About this task:
If a line in the records contains the string "demografico", show that line.
(Data for processing Opens)
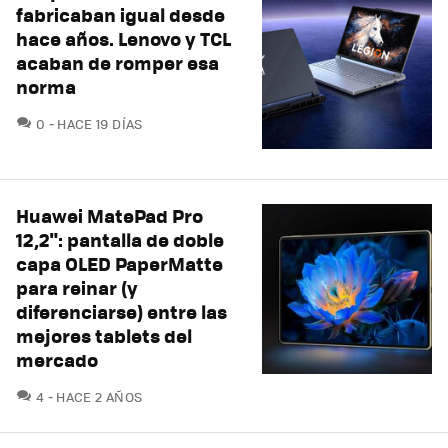
fabricaban igual desde
hace años. Lenovo y TCL
acaban de romper esa
norma
COMENTARIOS
0
HACE 19 DÍAS
Huawei MatePad Pro
12,2": pantalla de doble
capa OLED PaperMatte
para reinar (y
diferenciarse) entre las
mejores tablets del
mercado
COMENTARIOS
4
HACE 2 AÑOS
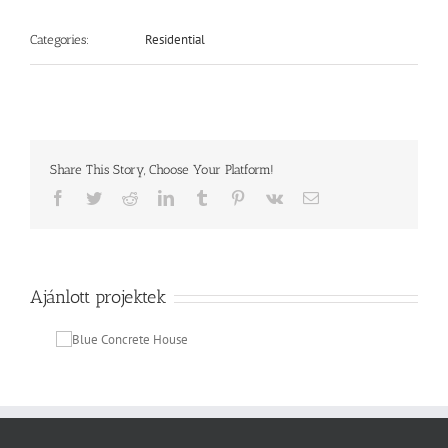
Residential
Categories:
Share This Story, Choose Your Platform!
Facebook
Twitter
Reddit
LinkedIn
Tumblr
Pinterest
Vk
Email:
Ajánlott projektek
crete
se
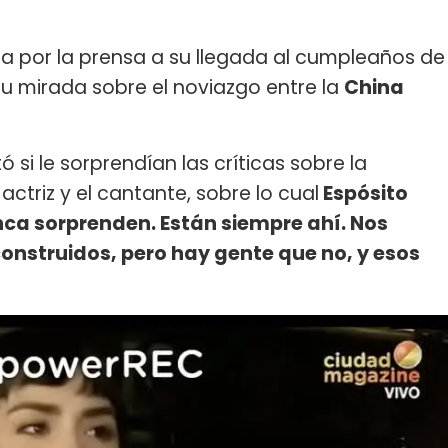
 por la prensa a su llegada al cumpleaños de
su mirada sobre el noviazgo entre la
China
ó si le sorprendían las críticas sobre la
actriz y el cantante, sobre lo cual
Espósito
nca sorprenden. Están siempre ahí. Nos
nstruidos, pero hay gente que no, y esos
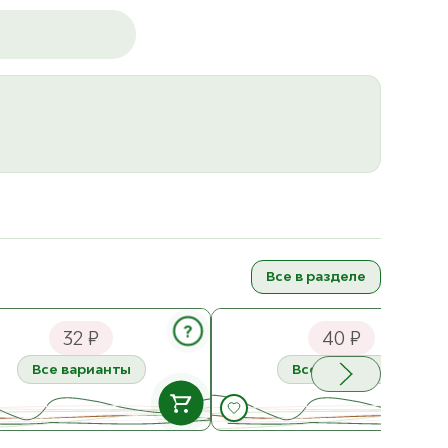
Все в разделе
вица Кошачий глаз ⌀ 10 мм
Пуговица Шанель, на ножке ⌀ 
мм (0122ПП)
?
32 ₽
40 ₽
Все варианты
Все варианты
В НАЛИЧИИ
В НАЛИЧ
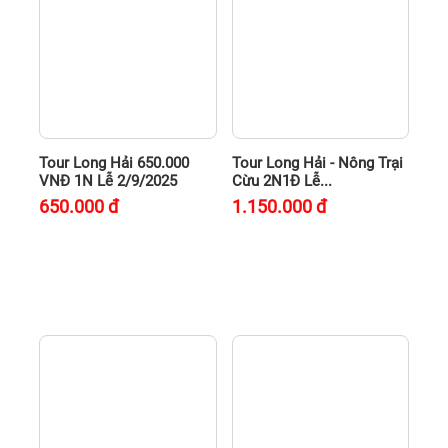
Tour Long Hải 650.000
Tour Long Hải - Nông Trại
VNĐ 1N Lễ 2/9/2025
Cừu 2N1Đ Lễ...
650.000
đ
1.150.000
đ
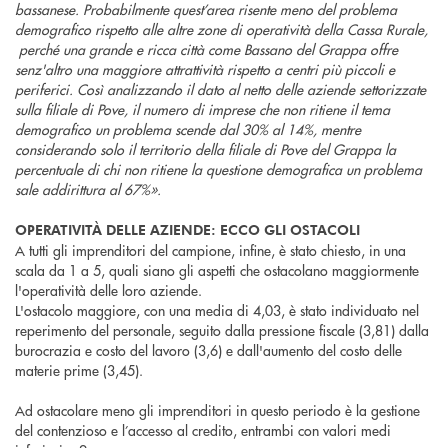
bassanese. Probabilmente quest’area risente meno del problema
demografico rispetto alle altre zone di operatività della Cassa Rurale,
perché una grande e ricca città come Bassano del Grappa offre
senz'altro una maggiore attrattività rispetto a centri più piccoli e
periferici. Così analizzando il dato al netto delle aziende settorizzate
sulla filiale di Pove, il numero di imprese che non ritiene il tema
demografico un problema scende dal 30% al 14%, mentre
considerando solo il territorio della filiale di Pove del Grappa la
percentuale di chi non ritiene la questione demografica un problema
sale addirittura al 67%».
OPERATIVITÀ DELLE AZIENDE: ECCO GLI OSTACOLI
A tutti gli imprenditori del campione, infine, è stato chiesto, in una
scala da 1 a 5, quali siano gli aspetti che ostacolano maggiormente
l'operatività delle loro aziende.
L'ostacolo maggiore, con una media di 4,03, è stato individuato nel
reperimento del personale, seguito dalla pressione fiscale (3,81) dalla
burocrazia e costo del lavoro (3,6) e dall'aumento del costo delle
materie prime (3,45).
Ad ostacolare meno gli imprenditori in questo periodo è la gestione
del contenzioso e l’accesso al credito, entrambi con valori medi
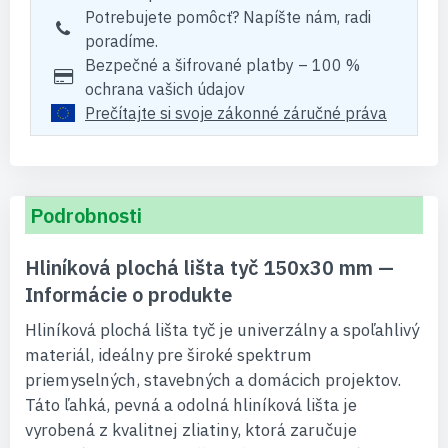
Potrebujete pomôcť? Napíšte nám, radi
poradíme.
Bezpečné a šifrované platby – 100 %
ochrana vašich údajov
Prečítajte si svoje zákonné záručné práva
Podrobnosti
Hliníková plochá lišta tyč 150x30 mm —
Informácie o produkte
Hliníková plochá lišta tyč je univerzálny a spoľahlivý
materiál, ideálny pre široké spektrum
priemyselných, stavebných a domácich projektov.
Táto ľahká, pevná a odolná hliníková lišta je
vyrobená z kvalitnej zliatiny, ktorá zaručuje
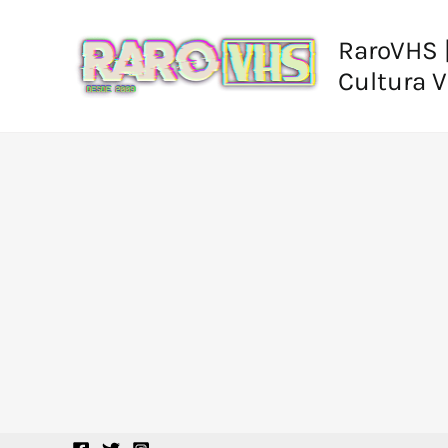
Ir
al
RaroVHS |
contenido
Cultura 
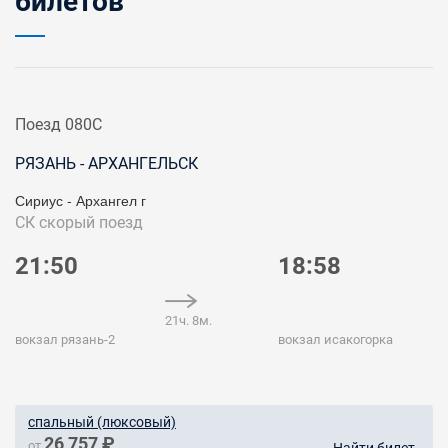
билетов
Поезд 080С
РЯЗАНЬ - АРХАНГЕЛЬСК
Сириус - Архангел г
СК
скорый поезд
21:50
18:58
21ч. 8м.
вокзал рязань-2
вокзал исакогорка
спальный (люксовый)
26 757 ₽
от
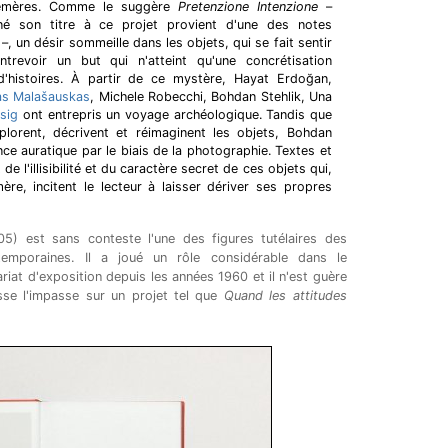
hémères. Comme le suggère
Pretenzione Intenzione
–
é son titre à ce projet provient d'une des notes
 un désir sommeille dans les objets, qui se fait sentir
entrevoir un but qui n'atteint qu'une concrétisation
'histoires. À partir de ce mystère, Hayat Erdoğan,
s Malašauskas
, Michele Robecchi, Bohdan Stehlik, Una
sig
ont entrepris un voyage archéologique. Tandis que
xplorent, décrivent et réimaginent les objets, Bohdan
nce auratique par le biais de la photographie. Textes et
 l'illisibilité et du caractère secret de ces objets qui,
ère, incitent le lecteur à laisser dériver ses propres
) est sans conteste l'une des figures tutélaires des
mporaines. Il a joué un rôle considérable dans le
at d'exposition depuis les années 1960 et il n'est guère
sse l'impasse sur un projet tel que
Quand les attitudes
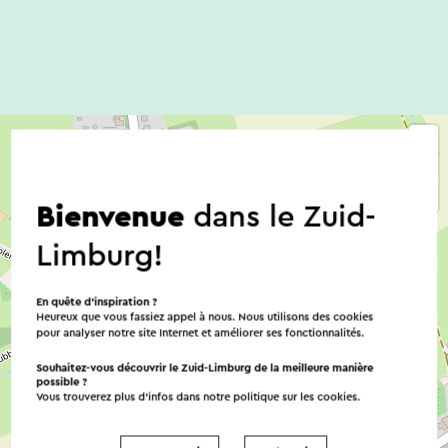
Bienvenue
dans le Zuid-
Limburg!
En quête d’inspiration ?
Heureux que vous fassiez appel à nous. Nous utilisons des cookies
pour analyser notre site Internet et améliorer ses fonctionnalités.
Souhaitez-vous découvrir le Zuid-Limburg de la meilleure manière
possible ?
Vous trouverez plus d’infos dans notre politique sur les
cookies
.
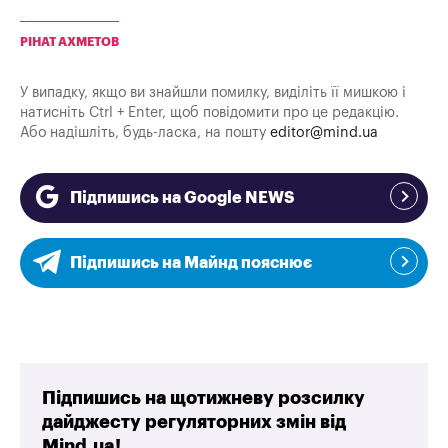
РІНАТ АХМЕТОВ
У випадку, якщо ви знайшли помилку, виділіть її мишкою і
натисніть Ctrl + Enter, щоб повідомити про це редакцію.
Або надішліть, будь-ласка, на пошту
editor@mind.ua
Підпишись на Google NEWS
Підпишись на Майнд пояснює
Підпишись на щотижневу розсилку
дайджесту регуляторних змін від
Mind.ua!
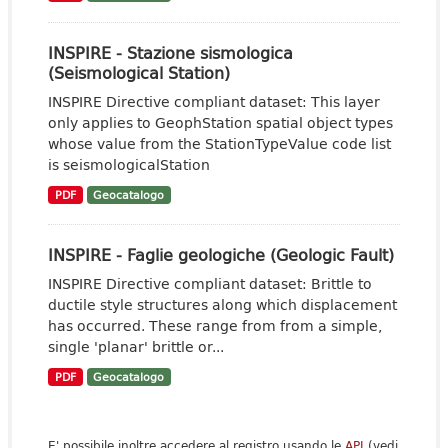
INSPIRE - Stazione sismologica
(Seismological Station)
INSPIRE Directive compliant dataset: This layer
only applies to GeophStation spatial object types
whose value from the StationTypeValue code list
is seismologicalStation
PDF
Geocatalogo
INSPIRE - Faglie geologiche (Geologic Fault)
INSPIRE Directive compliant dataset: Brittle to
ductile style structures along which displacement
has occurred. These range from from a simple,
single 'planar' brittle or...
PDF
Geocatalogo
E' possibile inoltre accedere al registro usando le
API
(vedi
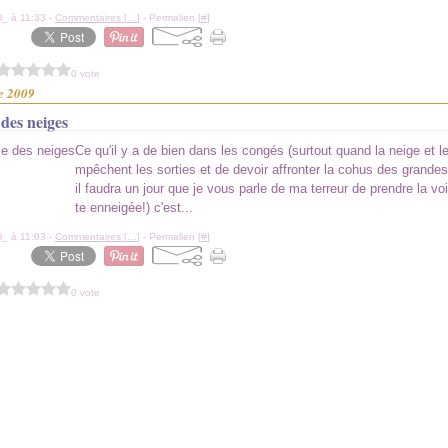
l_ à 11:33 -
Commentaires [
…
]
- Permalien [
#
]
0 vote
e 2009
 des neiges
Ce qu'il y a de bien dans les congés (surtout quand la neige et l
mpêchent les sorties et de devoir affronter la cohus des grandes
il faudra un jour que je vous parle de ma terreur de prendre la voi
te enneigée!) c'est...
l_ à 11:03 -
Commentaires [
…
]
- Permalien [
#
]
0 vote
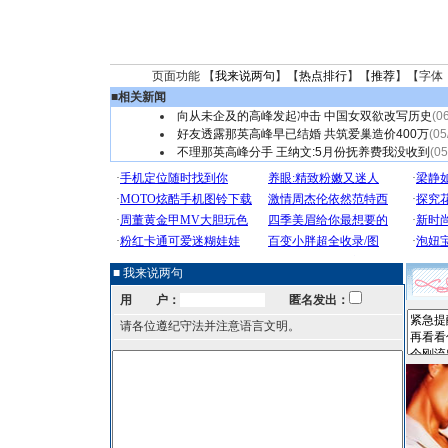
页面功能 【
我来说两句
】【
热点排行
】【
推荐
】【字体
■
相关新闻
向从未企及的高峰发起冲击 中国女双欲改写历史
(0
好友透露那英高峰早已结婚 共筑爱巢造价400万
(05
不理那英高峰分手 王纳文:5月份抚养费我没收到
(05
■ 我来说两句
用 户：
匿名发出：
请各位遵纪守法并注意语言文明。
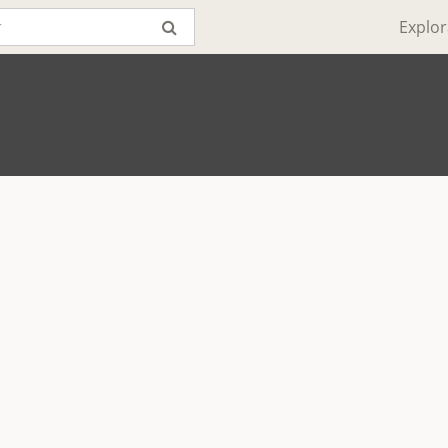
Explor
(Data for processing Closes)
Answer box:
demografico rispetto alle altre zone di operatività della Cassa Rurale,
demografico un problema scende dal 30% al 14%, mentre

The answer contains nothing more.